# Pronunciation of towns/cities in foreign countries



## Caveat (20 Mar 2010)

This has always puzzled me bit.

For instance, Paris is always anglisiced - people never talk about going to _Paree_, but people tend to make a stab at authentic pronunciations for other French destinations. 

Warsaw should be Warszawa (and pronounced _Varshava_) but never is. People tend to go out of their way to say _Ibeetha_ for Ibiza these days rather than the old _Ibeetza. 
_ 
Why is Rome not _Roma_? It's easy to say after all. I thought maybe it was just confined to capitals but I don't think so.  Other countries do this too of course.  It's a bit strange.  Why can't all countries refer to destinations in other countries as they should be?


----------



## haminka1 (20 Mar 2010)

I think it's rather natural for people to use naming conventions for known geographical locations which use form and pronunciation more natural to the particular language ...
while you might believe that you pronounce the name of the city correct /let's say Stuttgart or Duesseldorf/ , in reality it may be incomprehensible to the native speaker because you did not get it right ...
in fact, most native English speakers /and let's admit it, they are not particularly known for their foreign language skills/ will have the problem as above, based on my experience
I'd say, better stick to Warsaw, Paris with s and Rome


----------



## Caveat (20 Mar 2010)

haminka1 said:


> in fact, most native English speakers /and let's admit it, they are not particularly known for their foreign language skills



Well maybe, but all countries seem to do it.
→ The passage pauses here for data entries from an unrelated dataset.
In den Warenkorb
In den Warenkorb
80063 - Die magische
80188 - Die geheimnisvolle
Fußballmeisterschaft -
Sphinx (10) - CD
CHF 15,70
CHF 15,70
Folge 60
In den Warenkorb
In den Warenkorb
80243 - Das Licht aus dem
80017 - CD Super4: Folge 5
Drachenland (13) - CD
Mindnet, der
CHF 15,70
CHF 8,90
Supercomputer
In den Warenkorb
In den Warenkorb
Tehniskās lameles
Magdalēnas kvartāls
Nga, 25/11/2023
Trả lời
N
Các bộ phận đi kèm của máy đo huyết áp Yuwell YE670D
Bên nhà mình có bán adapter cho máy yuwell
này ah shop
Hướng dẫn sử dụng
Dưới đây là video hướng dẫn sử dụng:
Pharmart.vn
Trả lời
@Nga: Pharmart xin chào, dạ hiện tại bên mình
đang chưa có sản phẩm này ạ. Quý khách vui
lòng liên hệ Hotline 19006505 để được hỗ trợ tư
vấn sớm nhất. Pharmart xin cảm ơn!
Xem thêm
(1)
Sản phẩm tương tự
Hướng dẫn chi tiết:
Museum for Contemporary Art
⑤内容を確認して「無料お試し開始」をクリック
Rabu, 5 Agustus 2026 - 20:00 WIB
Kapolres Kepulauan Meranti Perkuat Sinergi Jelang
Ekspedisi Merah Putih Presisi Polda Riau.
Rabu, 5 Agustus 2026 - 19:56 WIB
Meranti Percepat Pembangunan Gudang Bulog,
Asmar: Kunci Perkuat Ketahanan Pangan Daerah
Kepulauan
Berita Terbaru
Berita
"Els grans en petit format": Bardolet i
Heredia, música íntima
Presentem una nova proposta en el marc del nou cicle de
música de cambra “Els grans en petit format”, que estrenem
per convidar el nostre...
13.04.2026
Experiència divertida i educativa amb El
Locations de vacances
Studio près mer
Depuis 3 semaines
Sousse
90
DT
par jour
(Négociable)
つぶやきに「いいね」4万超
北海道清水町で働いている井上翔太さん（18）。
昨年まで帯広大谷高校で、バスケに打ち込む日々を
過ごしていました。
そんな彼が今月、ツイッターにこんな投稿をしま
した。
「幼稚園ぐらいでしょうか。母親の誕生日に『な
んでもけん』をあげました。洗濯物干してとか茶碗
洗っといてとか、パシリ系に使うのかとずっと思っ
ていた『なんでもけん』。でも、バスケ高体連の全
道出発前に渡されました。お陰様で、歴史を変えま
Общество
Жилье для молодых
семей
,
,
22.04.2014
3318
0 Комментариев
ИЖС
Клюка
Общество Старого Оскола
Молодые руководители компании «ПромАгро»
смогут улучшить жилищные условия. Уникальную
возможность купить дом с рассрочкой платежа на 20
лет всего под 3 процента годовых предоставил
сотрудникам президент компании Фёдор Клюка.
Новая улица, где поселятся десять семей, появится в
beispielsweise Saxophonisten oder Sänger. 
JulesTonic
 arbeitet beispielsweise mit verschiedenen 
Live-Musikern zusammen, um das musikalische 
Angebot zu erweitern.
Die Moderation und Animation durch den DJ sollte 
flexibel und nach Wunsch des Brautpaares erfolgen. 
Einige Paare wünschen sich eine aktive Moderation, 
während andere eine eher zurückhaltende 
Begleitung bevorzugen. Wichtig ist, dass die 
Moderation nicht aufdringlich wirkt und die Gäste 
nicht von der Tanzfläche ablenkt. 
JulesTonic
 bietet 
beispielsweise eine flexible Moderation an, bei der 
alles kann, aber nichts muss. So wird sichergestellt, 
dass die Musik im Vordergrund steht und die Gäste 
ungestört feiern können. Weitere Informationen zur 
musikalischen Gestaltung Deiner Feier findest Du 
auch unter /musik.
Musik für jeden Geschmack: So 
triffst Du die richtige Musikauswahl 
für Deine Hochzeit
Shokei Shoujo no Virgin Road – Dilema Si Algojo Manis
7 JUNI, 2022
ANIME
E.g.the French have_ Londres_,  Poles & Spanish have their own versions of 'foreign' towns cities too.


----------



## haminka1 (20 Mar 2010)

Caveat said:


> Well maybe, but all countries seem to do it. E.g.the French have_ Londres_,  Poles & Spanish have their own versions of 'foreign' towns cities too.



i know, so do we in my mother tongue


----------



## Lex Foutish (20 Mar 2010)

Dingle or An Daingean?


----------



## Padraigb (22 Mar 2010)

Dingle Uí Chúis.


----------



## Rois (25 Mar 2010)

Off topic I know, but living as I do in a county north of our capital city, everybody talks about "going UP to Dublin" or "working UP in Dublin" ... 

Whereas if they're going to Lex's capital city for example they'll say "going DOWN to Cork" 

Still can't fathom this geographical logic ...


----------



## Caveat (25 Mar 2010)

Regardless of geography there is a tendency to say 'up to' the capital.

A lot of countries do this.


----------



## TarfHead (25 Mar 2010)

Caveat said:


> Paris is always anglisiced - people never talk about going to _Paree_, but people tend to make a stab at authentic pronunciations for other French destinations.
> 
> People tend to go out of their way to say _Ibeetha_ for Ibiza these days rather than the old _Ibeetza._


 
+1

I agree. There is an inherent contradiction; make an effort for some names, don't bother for others.

Barcelona FC play their home games at the Nou Camp. I've heard, on radio, it pronounced as the _Noo Camp_, and the _Camp Now_, in the same discussion.

And should the 'c' in Barcelona be a soft _Barselona_, or as the locals pronounce it _Barthelona _ ?


----------



## Ash 22 (25 Mar 2010)

Heard the joke about the American guy who's car had broken down in Oola. He rang somebody for help and said he was in zero, zero LA ! For those who have'nt heard of Oola its in county Tipperary.


----------